Elliott 50: 114 min, 95 balls, 7 fours, 1 six. 100: 185 min, 156 balls, 14 fours, 2 sixes. 150: 356 min, 284 balls, 18 fours, 3 sixes.

Ponting 50: 118 min, 81 balls, 8 fours. 100: 227 min, 165 balls, 14 fours, 1 six.

Reiffel 50: 89 min, 61 balls, 5 fours.

ENGLAND - Second innings

M A Butcher c Healy b McGrath 19

(20 min, 18 balls, 3 fours)

*M A Atherton c Warne b McGrath 2

(27 min, 13 balls)

A J Stewart b Reiffel 16

(41 min, 30 balls, 3 fours)

N Hussain not out 101

(235 min, 166 balls, 13 fours, 1 five)

G P Thorpe c M E Waugh b Gillespie 15

(40 min, 30 balls, 1 four)

J P Crawley not out 48

(159 min, 129 balls, 8 fours)

Extras (b4, lb1, nb6) 11

Total (for 4, 263 min, 63 overs) 212

Fall: 1-23 (Butcher), 2-28 (Atherton), 3-57 (Stewart), 4-89 (Thorpe).
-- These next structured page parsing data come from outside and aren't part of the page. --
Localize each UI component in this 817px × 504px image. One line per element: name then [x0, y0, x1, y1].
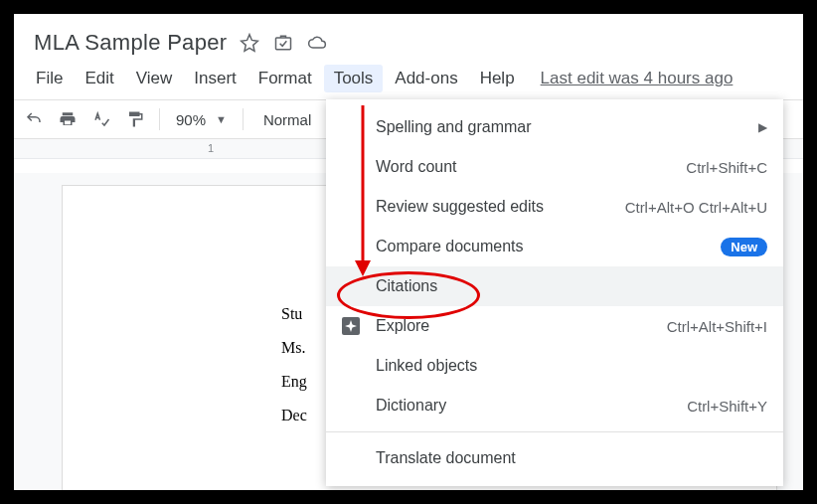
menu-addons[interactable]: Add-ons — [385, 65, 467, 92]
menu-edit[interactable]: Edit — [75, 65, 123, 92]
menu-item-label: Compare documents — [376, 238, 721, 255]
menu-item-label: Explore — [376, 317, 667, 335]
spacer-icon — [340, 116, 362, 138]
menu-item-label: Dictionary — [376, 397, 687, 415]
title-bar: MLA Sample Paper — [14, 14, 803, 58]
paragraph-style-picker[interactable]: Normal — [253, 111, 321, 128]
paint-format-icon[interactable] — [121, 105, 149, 133]
chevron-down-icon: ▼ — [216, 113, 227, 125]
star-icon[interactable] — [239, 32, 260, 54]
menu-view[interactable]: View — [126, 65, 183, 92]
menu-item-label: Linked objects — [376, 357, 767, 375]
toolbar-separator — [243, 108, 244, 130]
svg-marker-3 — [345, 320, 357, 332]
spacer-icon — [340, 236, 362, 257]
zoom-picker[interactable]: 90% ▼ — [170, 111, 233, 128]
last-edit-link[interactable]: Last edit was 4 hours ago — [541, 69, 734, 88]
spellcheck-icon[interactable] — [87, 105, 115, 133]
toolbar-separator — [159, 108, 160, 130]
menu-item-shortcut: Ctrl+Shift+Y — [687, 398, 767, 415]
tools-dropdown: Spelling and grammar ▶ Word count Ctrl+S… — [326, 99, 783, 486]
zoom-value: 90% — [176, 111, 206, 128]
menu-item-spelling[interactable]: Spelling and grammar ▶ — [326, 107, 783, 147]
menu-item-shortcut: Ctrl+Alt+O Ctrl+Alt+U — [625, 199, 767, 216]
menu-item-dictionary[interactable]: Dictionary Ctrl+Shift+Y — [326, 386, 783, 425]
menu-item-shortcut: Ctrl+Shift+C — [686, 159, 767, 176]
document-title[interactable]: MLA Sample Paper — [34, 30, 227, 56]
menu-item-label: Spelling and grammar — [376, 118, 758, 136]
cloud-status-icon[interactable] — [306, 32, 328, 54]
menu-divider — [326, 431, 783, 432]
menu-item-label: Word count — [376, 158, 686, 176]
move-icon[interactable] — [272, 32, 294, 54]
print-icon[interactable] — [54, 105, 82, 133]
menu-item-word-count[interactable]: Word count Ctrl+Shift+C — [326, 147, 783, 187]
menu-format[interactable]: Format — [248, 65, 322, 92]
app-window: MLA Sample Paper File Edit View Insert F… — [14, 14, 803, 490]
menu-item-citations[interactable]: Citations — [326, 266, 783, 306]
style-value: Normal — [263, 111, 311, 128]
menu-item-translate[interactable]: Translate document — [326, 438, 783, 478]
ruler-tick-1: 1 — [208, 142, 214, 154]
menu-bar: File Edit View Insert Format Tools Add-o… — [14, 58, 803, 93]
menu-item-label: Citations — [376, 277, 767, 295]
menu-insert[interactable]: Insert — [184, 65, 246, 92]
menu-item-explore[interactable]: Explore Ctrl+Alt+Shift+I — [326, 306, 783, 346]
spacer-icon — [340, 275, 362, 297]
menu-item-review-edits[interactable]: Review suggested edits Ctrl+Alt+O Ctrl+A… — [326, 187, 783, 227]
spacer-icon — [340, 395, 362, 417]
undo-icon[interactable] — [20, 105, 48, 133]
new-badge: New — [721, 238, 767, 256]
menu-item-label: Review suggested edits — [376, 198, 625, 216]
menu-tools[interactable]: Tools — [324, 65, 384, 92]
submenu-arrow-icon: ▶ — [758, 120, 767, 134]
explore-icon — [340, 315, 362, 337]
menu-item-label: Translate document — [376, 449, 767, 467]
menu-item-compare[interactable]: Compare documents New — [326, 227, 783, 266]
spacer-icon — [340, 196, 362, 218]
spacer-icon — [340, 447, 362, 469]
spacer-icon — [340, 156, 362, 178]
menu-item-shortcut: Ctrl+Alt+Shift+I — [667, 318, 767, 335]
svg-rect-0 — [276, 38, 291, 50]
menu-file[interactable]: File — [26, 65, 73, 92]
menu-help[interactable]: Help — [470, 65, 525, 92]
menu-item-linked-objects[interactable]: Linked objects — [326, 346, 783, 386]
spacer-icon — [340, 355, 362, 377]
Bowling: McGrath 18-4-72-2 (nb2) (7-1-37-2, 2-0-6-0, 6-2-24-0, 3-1-5- 0); Reiffel 16-1-39-1 (nb4) (9-0-22-1, 4-0-12-0, 3-1-5-0); Gillespie 13- 3-51-1 (7-1-29-1, 6-2-22-0); Warne 12-3-34-0 (nb1) (9-2-25-0, 3-1-9-0); S R Waugh 4-1-11-0 (nb1) (one spell).

Progress: 50: 47 min, 10.3 overs. 100: 121 min, 26.5 overs. Tea: 102- 4 (Hussain 38, Crawley 6) 27 overs. 150: 184 min, 43.2 overs. 200: 250 min, 59.5 overs.

Hussain 50: 118 min, 79 balls, 5 fours, 1 five. 100: 226 min, 164 balls, 13 fours, 1 five.

Umpires: M J Kitchen (Eng) and C J Mitchley (SA).